Die Kirche auf dem Dachboden

Eine sympathische Form des Christentums

„Unser Lieber Herr auf dem Dachboden“. So heißt eines der ältesten Museen der holländischen Hauptstadt Amsterdam. Hinter der typischen Fassade eines Grachtenhauses aus dem 17. Jahrhundert verbirgt sich eine vollständige Kirche, die während der Reformation heimlich eingerichtet wurde, da Katholiken zu dieser Zeit in Holland ihren Glauben nicht mehr öffentlich praktizieren durften.

Am 10. Mai 1630 erwarb der 42-jährige Kaufmann Jan Hartmann ein Wohnhaus und zwei angrenzende Gebäude. Im obersten Stockwerk ließ er die Wände durchgebrechen und alle drei Dachböden zusammenschließen. So entstand ein Raum für 150 Besucher, der den Katholiken im Stadtzentrum von Amsterdam für mehr als 200 Jahre als Pfarrkirche diente und sogar von einem eigenen Priester betreut wurde.

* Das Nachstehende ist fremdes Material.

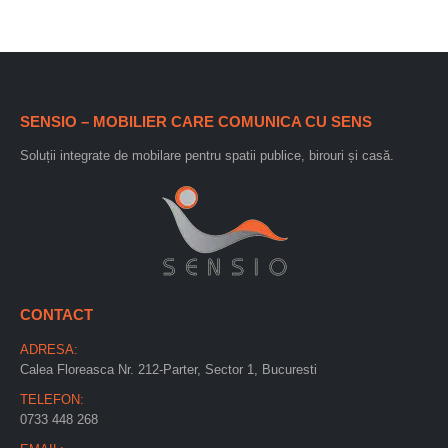
SENSIO – MOBILIER CARE COMUNICA CU SENS
Soluții integrate de mobilare pentru spatii publice, birouri și casă.
CONTACT
ADRESA:
Calea Floreasca Nr. 212-Parter, Sector 1, Bucuresti
TELEFON:
0733 448 268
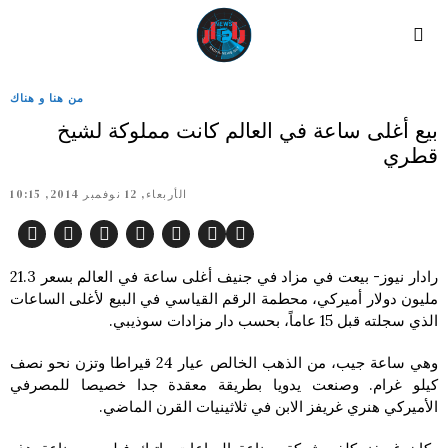
من هنا و هناك
بيع أغلى ساعة في العالم كانت مملوكة لشيخ
قطري
الأربعاء, 12 نوفمبر 2014, 10:15
رادار نيوز- بيعت في مزاد في جنيف أغلى ساعة في العالم بسعر 21.3
مليون دولار أميركي، محطمة الرقم القياسي في البيع لأغلى الساعات
الذي سجلته قبل 15 عاماً، بحسب دار مزادات سوذيبي.
وهي ساعة جيب، من الذهب الخالص عيار 24 قيراطا وتزن نحو نصف
كيلو غرام. وصنعت يدويا بطريقة معقدة جدا خصيصا للمصرفي
الأميركي هنري غريفز الابن في ثلاثينيات القرن الماضي.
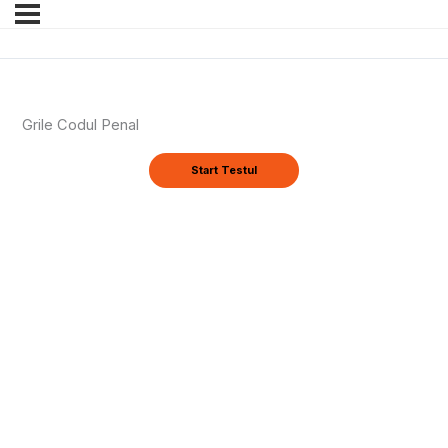
Grile Codul Penal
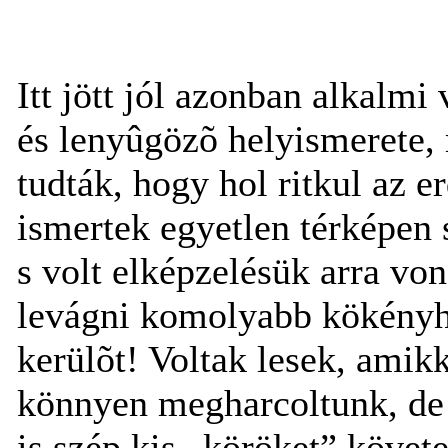
Itt jött jól azonban alkalmi
és lenyûgözõ helyismerete,
tudták, hogy hol ritkul az er
ismertek egyetlen térképen
s volt elképzelésük arra von
levágni komolyabb kökényh
kerülõt! Voltak lesek, ami
könnyen megharcoltunk, de 
is szép kis „köröket” követ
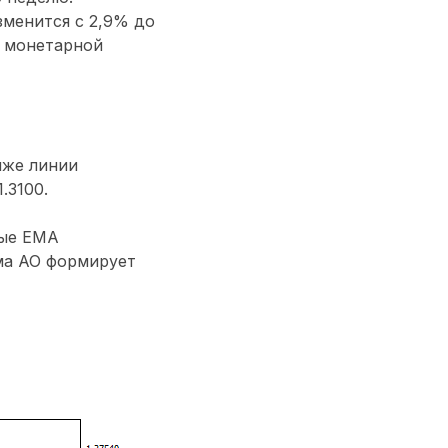
зменится с 2,9% до
о монетарной
иже линии
.3100.
рые ЕМА
мма АО формирует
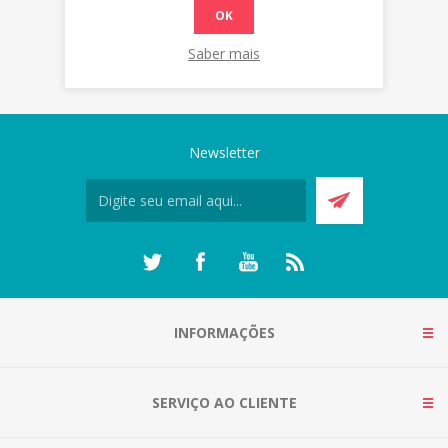
OK
Saber mais
Newsletter
INFORMAÇÕES
SERVIÇO AO CLIENTE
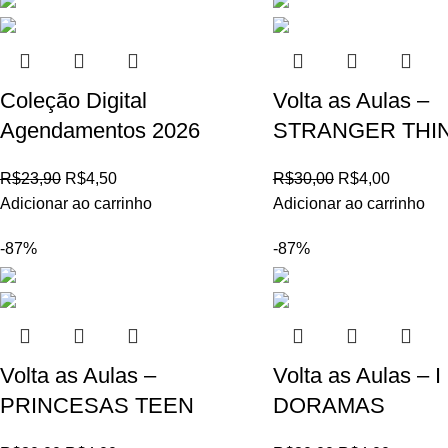
Coleção Digital
Volta as Aulas –
Agendamentos 2026
STRANGER THI
R$
23,90
R$
4,50
R$
30,00
R$
4,00
Adicionar ao carrinho
Adicionar ao carrinho
-87%
-87%
Volta as Aulas –
Volta as Aulas – 
PRINCESAS TEEN
DORAMAS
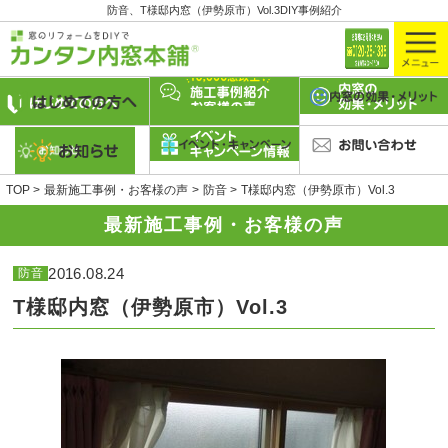
防音、T様邸内窓（伊勢原市）Vol.3DIY事例紹介
TOP
最新施工事例・お客様の声
防音
T様邸内窓（伊勢原市）Vol.3
最新施工事例・お客様の声
2016.08.24
防音
T様邸内窓（伊勢原市）Vol.3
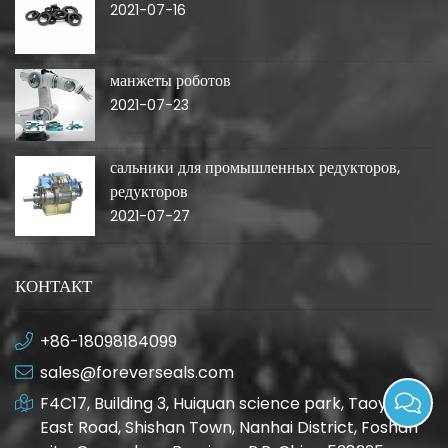
2021-07-16
манжеты роботов
2021-07-23
сальники для промышленных редукторов,
редукторов
2021-07-27
КОНТАКТ
+86-18098184099
sales@foreverseals.com
F4C17, Building 3, Huiquan science park, Taoyuan
East Road, Shishan Town, Nanhai District, Foshan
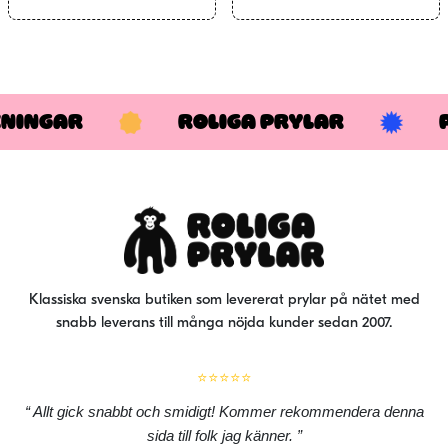
KNINGAR
ROLIGA PRYLAR
Klassiska svenska butiken som levererat prylar på nätet med
snabb leverans till många nöjda kunder sedan 2007.
⭐⭐⭐⭐⭐
Allt gick snabbt och smidigt! Kommer rekommendera denna
sida till folk jag känner.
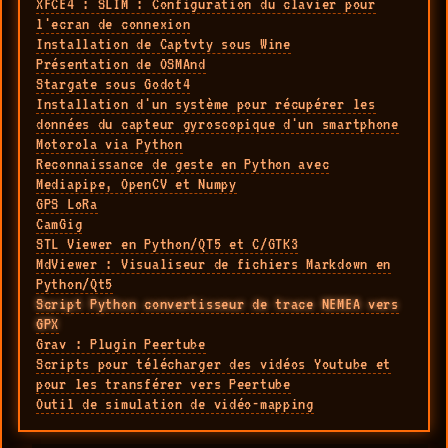
XFCE4 : SLIM : Configuration du clavier pour
l'ecran de connexion
Installation de Captvty sous Wine
Présentation de OSMAnd
Stargate sous Godot4
Installation d'un système pour récupérer les
données du capteur gyroscopique d'un smartphone
Motorola via Python
Reconnaissance de geste en Python avec
Mediapipe, OpenCV et Numpy
GPS LoRa
CamGig
STL Viewer en Python/QT5 et C/GTK3
MdViewer : Visualiseur de fichiers Markdown en
Python/Qt5
Script Python convertisseur de trace NEMEA vers
GPX
Grav : Plugin Peertube
Scripts pour télécharger des vidéos Youtube et
pour les transférer vers Peertube
Outil de simulation de vidéo-mapping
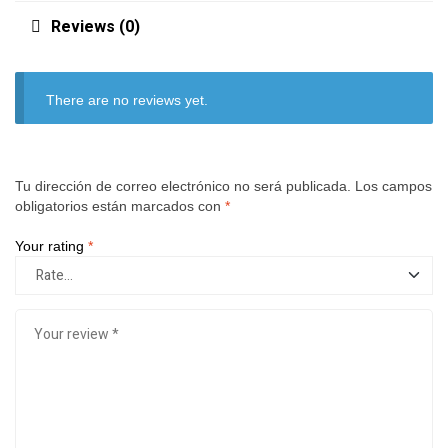
Reviews (0)
There are no reviews yet.
Tu dirección de correo electrónico no será publicada.
Los campos
obligatorios están marcados con
*
Your rating
*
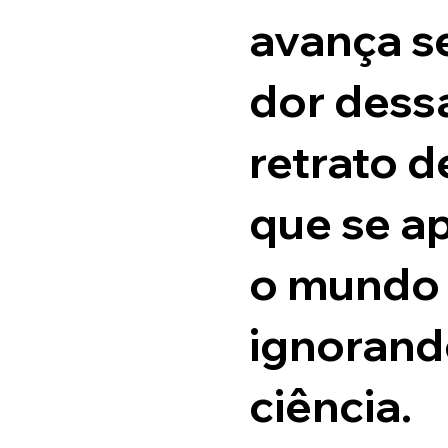
avança s
dor dess
retrato d
que se a
o mundo 
ignorand
ciência.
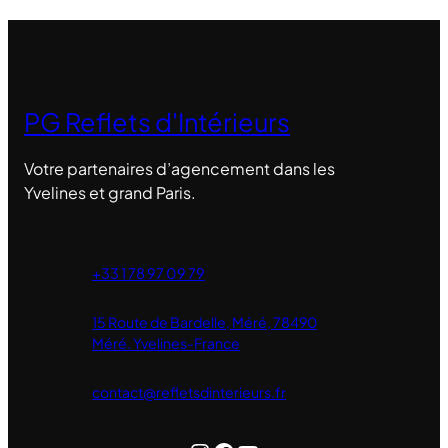
PG Reflets d'Intérieurs
Votre partenaires d’agencement dans les
Yvelines et grand Paris.
+33 1
78 97 09 79
15 Route de Bardelle, Méré, 78490
Méré. Yvelines-France
contact@refletsdinterieurs.fr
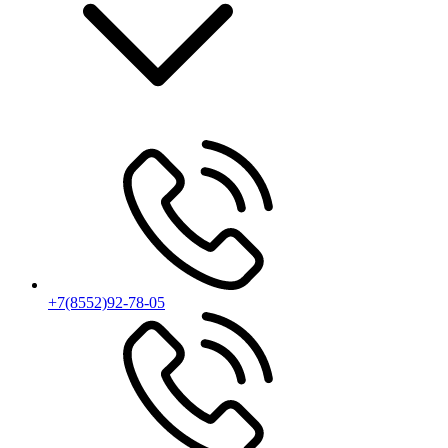
+7(8552)92-78-05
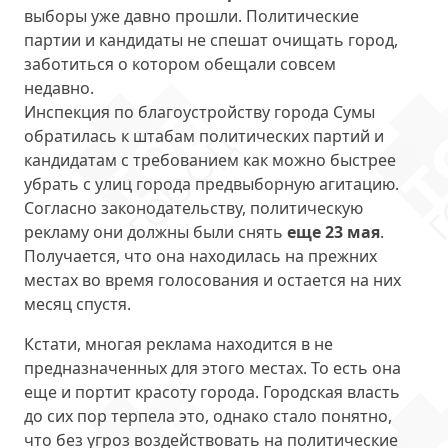
выборы уже давно прошли. Политические
партии и кандидаты не спешат очищать город,
заботиться о котором обещали совсем
недавно.
Инспекция по благоустройству города Сумы
обратилась к штабам политических партий и
кандидатам с требованием как можно быстрее
убрать с улиц города предвыборную агитацию.
Согласно законодательству, политическую
рекламу они должны были снять
еще 23 мая
.
Получается, что она находилась на прежних
местах во время голосования и остается на них
месяц спустя.
Кстати, многая реклама находится в не
предназначенных для этого местах. То есть она
еще и портит красоту города. Городская власть
до сих пор терпела это, однако стало понятно,
что без угроз воздействовать на политические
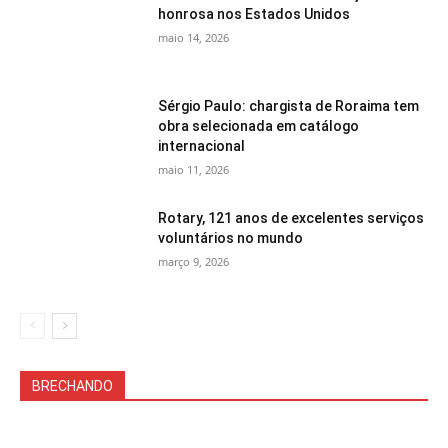
honrosa nos Estados Unidos
maio 14, 2026
Sérgio Paulo: chargista de Roraima tem
obra selecionada em catálogo
internacional
maio 11, 2026
Rotary, 121 anos de excelentes serviços
voluntários no mundo
março 9, 2026
BRECHANDO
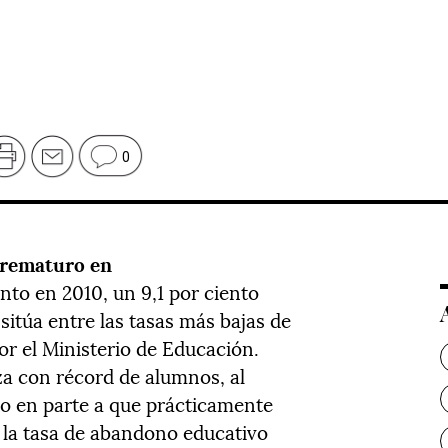
0
prematuro en
iento en 2010, un 9,1 por ciento
sitúa entre las tasas más bajas de
or el Ministerio de Educación.
za con récord de alumnos, al
do en parte a que prácticamente
 la tasa de abandono educativo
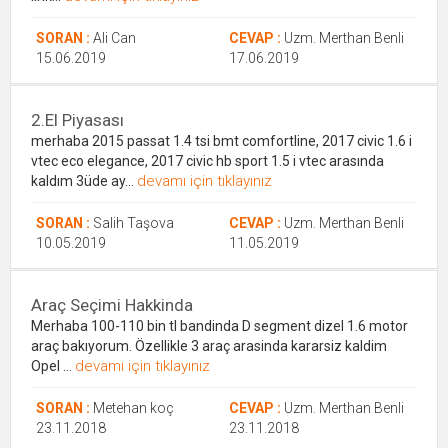
SORAN :
Ali Can
CEVAP :
Uzm. Merthan Benli
15.06.2019
17.06.2019
2.el Piyasası
merhaba 2015 passat 1.4 tsi bmt comfortline, 2017 civic 1.6 i
vtec eco elegance, 2017 civic hb sport 1.5 i vtec arasında
devamı için tıklayınız
kaldım 3üde ay...
SORAN :
Salih Taşova
CEVAP :
Uzm. Merthan Benli
10.05.2019
11.05.2019
Araç Seçimi Hakkinda
Merhaba 100-110 bin tl bandinda D segment dizel 1.6 motor
araç bakıyorum. Özellikle 3 araç arasinda kararsiz kaldim
devamı için tıklayınız
Opel ...
SORAN :
Metehan koç
CEVAP :
Uzm. Merthan Benli
23.11.2018
23.11.2018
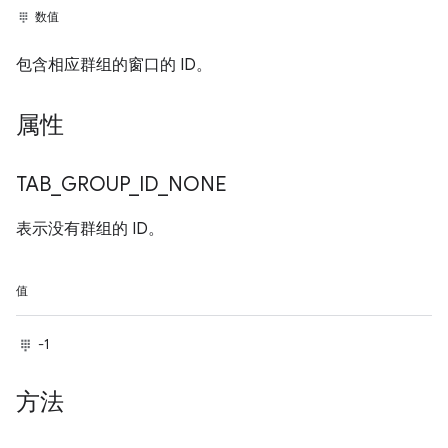
数值
包含相应群组的窗口的 ID。
属性
TAB
_
GROUP
_
ID
_
NONE
表示没有群组的 ID。
值
-1
方法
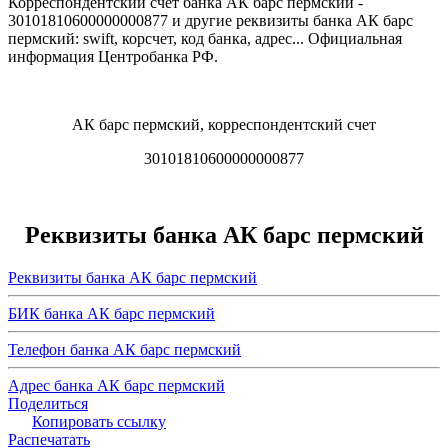
Корреспондентский счет банка АК барс пермский -
30101810600000000877 и другие реквизиты банка АК барс
пермский: swift, корсчет, код банка, адрес... Официальная
информация Центробанка РФ.
АК барс пермский, корреспондентский счет
30101810600000000877
Реквизиты банка АК барс пермский
Реквизиты банка АК барс пермский
БИК банка АК барс пермский
Телефон банка АК барс пермский
Адрес банка АК барс пермский
Поделиться
Копировать ссылку
Распечатать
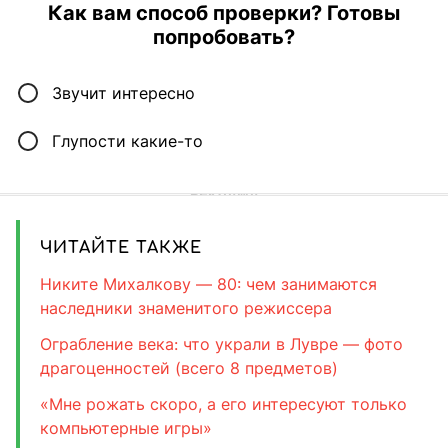
Как вам способ проверки? Готовы
попробовать?
Звучит интересно
Глупости какие-то
ЧИТАЙТЕ ТАКЖЕ
Никите Михалкову — 80: чем занимаются
наследники знаменитого режиссера
Ограбление века: что украли в Лувре — фото
драгоценностей (всего 8 предметов)
«Мне рожать скоро, а его интересуют только
компьютерные игры»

Diese Geheimkirche ist bis heute nur über eine schmale Treppe erreichbar und enthält unter anderem eine Madonna aus Lindenholz, einen Beichtstuhl und einen verschließbaren Sakramentsschrank. Noch heute werden auf dem Dachboden gelegentlich Gottesdienste gefeiert - insbesondere Trauungen und Christmetten.

Die Kirche „Unser Lieber Herr auf dem Dachboden“ symbolisiert für mich für eine sympathische Form des Katholizismus, ja noch mehr: eine sympathische Form des Christentums. Sie steht für ein Christentum, das keinen Anspruch auf das Ganze erhebt, nicht über diese Welt herrschen will, sondern sich mit der Rolle einer Minderheit begnügt und - bescheiden und zugleich mutig - die Hoffnung auf eine andere und bessere Welt bezeugt.